Below I will discuss what each option is and how to specify it in
command-line arguments and yaml

### Input options

* Input source - where are the input reads coming from?

    The default is 'STDIN', which specifies to expect reads to be piped ("`|`")
    in to the tool. Alternatively you can specify a file path to open.
    
    Specify with the command-line argument `--input` or `-i`, or set the YAML 
    key `from:` inside the `input:` block.
    
    
* Is the input gzip compressed?

    The default is no. Files specified can be gzipped, but of course the
    default 'STDIN' cannot be piped in as compressed (pass through `zcat`).
    
    Specify with the command-line argument `--gzipped` or `-z`, 
    or set the YAML key `gzipped:` inside the `input:` block to 
    `true` or `false`.
    
    
* What format are the input records in?

    The default is 'fastq'. This tool also handles:
    
    - 'FASTA' files, where per-base quality scores are assumed to be the
        maximum value.
    - 'SAM' files, but all flags are ignored and not included in the 
        outputs. Similarlly, all alignment information is forgotten.
    - 'TXT files, where there is a single sequence per line. This ID of
        the record is defined by the sequence, and all qualities are 
        assumed to be the maximum value.
    - Any other format that BioPython SeqIO will recognize.
    
  All formats specified are case-insensitive.
    
  Specify with the command-line argument `--input-format`, or set the YAML 
  key `format:` inside the `input:` block.


### Matches

Matches are the heart of the tool. `itermae` simply uses the `regex` library,
and is essentially a utility to arrange `regex` fuzzy expression matches on
`Biopython SeqIO` objects such that the groups are handled well and
filtered/formatted appropriately for amplicon sequencing analyses.

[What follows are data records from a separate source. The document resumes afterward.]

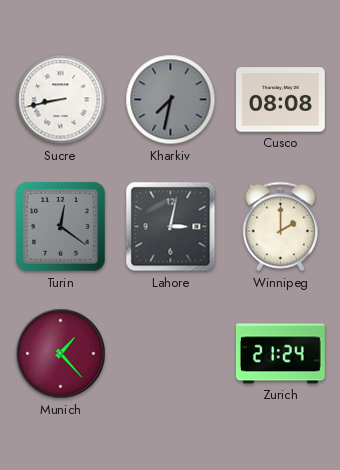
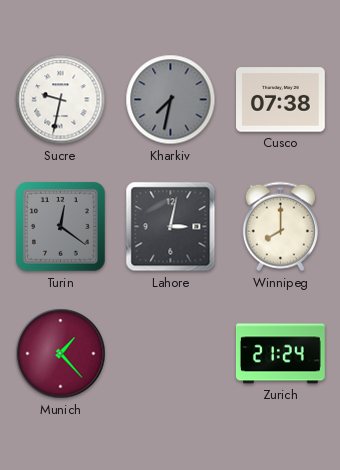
Sucre: 8:43 -> 9:32
Cusco: 08:08 -> 07:38
Winnipeg: 2:00 -> 8:00
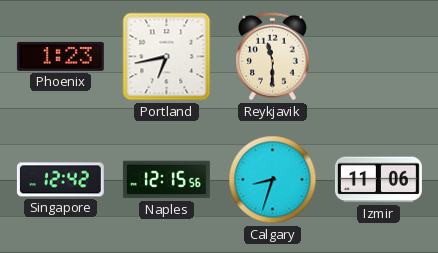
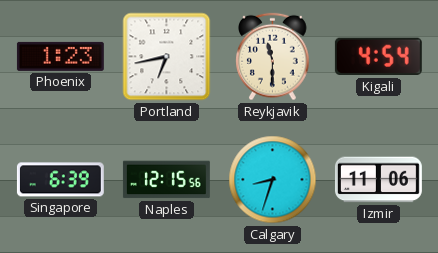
Kigali: none -> 4:54
Singapore: 12:42 -> 6:39
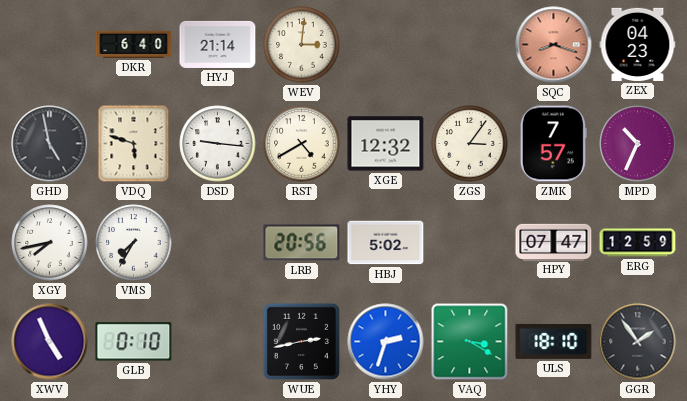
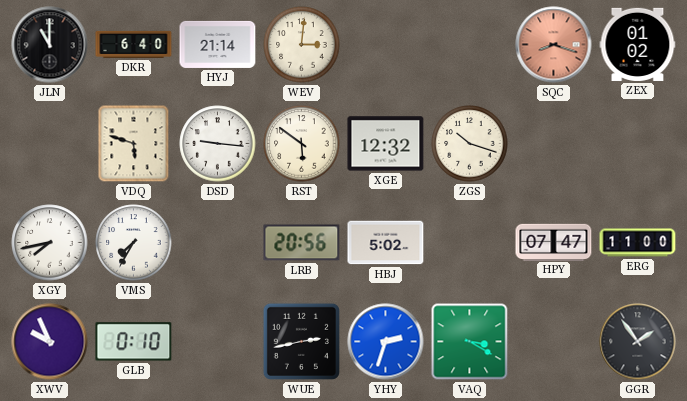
JLN: none -> 11:00
ZEX: 04:23 -> 01:02
GHD: 4:58 -> none
RST: 4:40 -> 5:51
ZGS: 3:06 -> 10:18
ZMK: 7:57 -> none
MPD: 10:34 -> none
ERG: 12:59 -> 11:00
XWV: 4:56 -> 9:56
ULS: 18:10 -> none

However, exposing this flexibility makes its use complicated. There are two
ways of defining it - the YAML method may be simplier if you're not used to
regular expressions.

- With command-line :

  This can be specified on the command-line as one match per each argument
  of `-m` or `--match`. This requires that you write a regular expression
  such that capture groups are named using the 
  `(?P<nameOfCaptureGroup>ATCGgroupPatternATCG)` syntax, and can use the
  `regex` fuzzy matching denotations such as, for example `{e<=2}` to 
  permit 2 or fewer errors in the preceeding match group. See examples.
  
        
- With YAML config file:
    
  Alternatively, the YML configuration mode offers a simpler although more
  bulky syntax. Inside a YML configuration file, you specify a dictionary
  with the `matches:` top-level key. Inside this, using indented `-`'s,
  you specify an array of matches. For each, they need a value behind the
  key `use:` to denote what is matched against (by default `input`). These
  can groups captured from previous matches. 
  
  Inside each match, 
  you specify the pattern to match behind the key `pattern:`. This
  recognizes IUPAC codes, so `A` is `A`, while `R` matches `A` or `G`.
  Additionally `*` matches zero or more of anything, while `+` matches one 
  or more of anything.
  For each character of the pattern, you also need to specify a `marking:`
  string specifying what group each character belongs to. This must be the
  same length as the `pattern:`, and each different character denotes a 
  different group.
  
  Example:
  
      pattern: NGTCCACGAGGTCTCTNCGTACGCTG
      marking: ABBBBBBBBBBBBBBBCDDDDDDDDD

  Denotes a pattern of group `A` with any base, group `B` with a specific
  sequence, group `C` with any base, and group `D` with a specific sequence.
  
  The in a key `marked_groups:` you can specify for each of these groups
  what the parameters of the match are. Specifically, you can give the
  group a `name:` when matched, you can denote that the group must `repeat:`
  a certain number of times or a `repeat_min:` and `repeat_max:` number of
  times. You can set permissible errors with `allowed_errors:`, or specify
  this for specific types of errors - `allowed_insertions:`, 
  `allowed_deletions:`, `allowed_substitutions:`.
  
  Here is a full example:
  
      matches:
        - use: input
          pattern: NGTCCACGAGGTCTCTNCGTACGCTG
          marking: ABBBBBBBBBBBBBBBCDDDDDDDDD
          marked_groups:
            A:
                name: sampleIndex
                repeat: 5
            B:
                name: prefix
                allowed_errors: 2
            C:
                name: barcode
                repeat_min: 18
                repeat_max: 22
            D:
                allowed_insertions: 1
                allowed_deletions: 2
                allowed_substititions: 2


### Ouput options

* Output - where to write successful outputs to?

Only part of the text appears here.